Os embargos infringentes são recursos ao julgamento na última instância. Cabíveis por essa última instância, na verdade, ser a única. Houve polêmica, e ela existiu pelo fato de não haver jurisprudência. E não há jurisprudência porque o STF jamais condenou alguém com foro privilegiado.

Bom, isso foi o que eu entendi. Sou leigo, e esse texto é minha compreensão desse episódio. Ou de parte dele.
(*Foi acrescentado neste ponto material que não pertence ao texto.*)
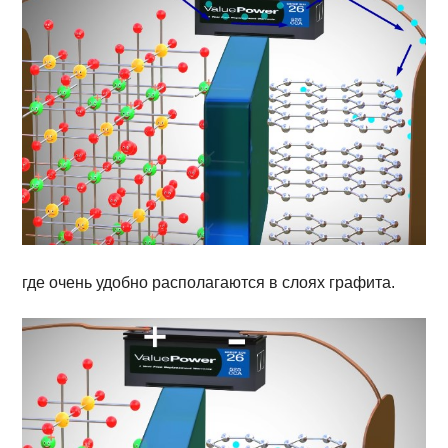
где очень удобно располагаются в слоях графита.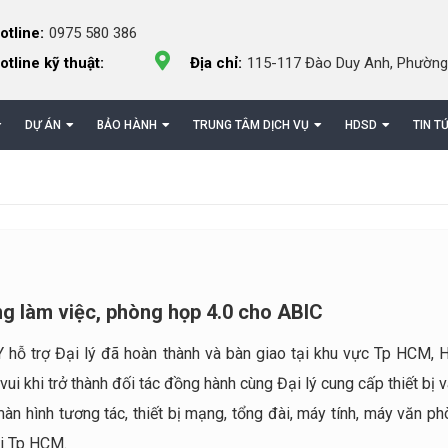
otline:
0975 580 386
otline kỹ thuật:
Địa chỉ:
115-117 Đào Duy Anh, Phường
DỰ ÁN
BẢO HÀNH
TRUNG TÂM DỊCH VỤ
HDSD
TIN T
ng làm việc, phòng họp 4.0 cho ABIC
 hỗ trợ Đại lý đã hoàn thành và bàn giao tại khu vực Tp HCM, H
i khi trở thành đối tác đồng hành cùng Đại lý cung cấp thiết bị 
àn hình tương tác, thiết bị mạng, tổng đài, máy tính, máy văn p
ại Tp HCM.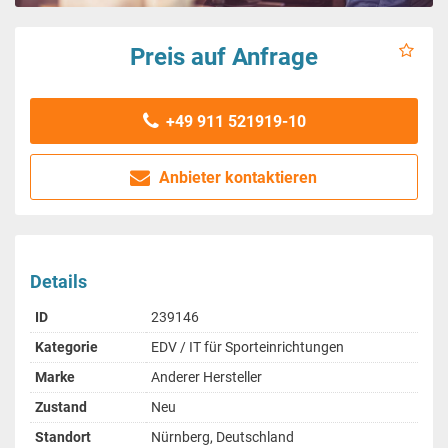
Preis auf Anfrage
+49 911 521919-10
Anbieter kontaktieren
Details
ID
239146
Kategorie
EDV / IT für Sporteinrichtungen
Marke
Anderer Hersteller
Zustand
Neu
Standort
Nürnberg, Deutschland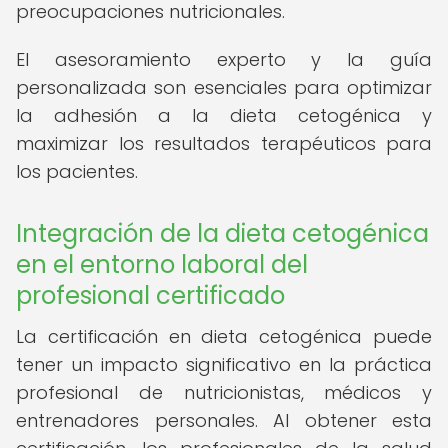
preocupaciones nutricionales.
El asesoramiento experto y la guía
personalizada son esenciales para optimizar
la adhesión a la dieta cetogénica y
maximizar los resultados terapéuticos para
los pacientes.
Integración de la dieta cetogénica
en el entorno laboral del
profesional certificado
La certificación en dieta cetogénica puede
tener un impacto significativo en la práctica
profesional de nutricionistas, médicos y
entrenadores personales. Al obtener esta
Porque o “Mensalão” tem muitos episódios, está longe de acabar e se arrasta pelo noticiário ad-eternum. Talvez mais do que os seus artífices esperavam. Depois de uma semana de desinformação, tendenciosidade, histeria e pressão por parte da Grande Mídia, sobrou pouco trigo desse joio.

Falando em impunidade, pizza, reabertura de julgamento, lentidão, etc, a Mídia “contribui” bem à sua maneira para o esclarecimento do caso. Foi assim desde o início, o que esperar do final ?  Mas há exceções.

Marcelo Coelho, membro do conselho editorial da Folha (veja só), classificou como lição de direito a sessão de ontem no STF e de magistral o voto de Celso de Mello. Adjetivações à parte, destaca-se o entendimento do duplo grau de jurisdição. Ou popularmente conhecido como recurso. Alguém condenado no Supremo jamais poderia recorrer, ferindo assim o amplo direito à defesa.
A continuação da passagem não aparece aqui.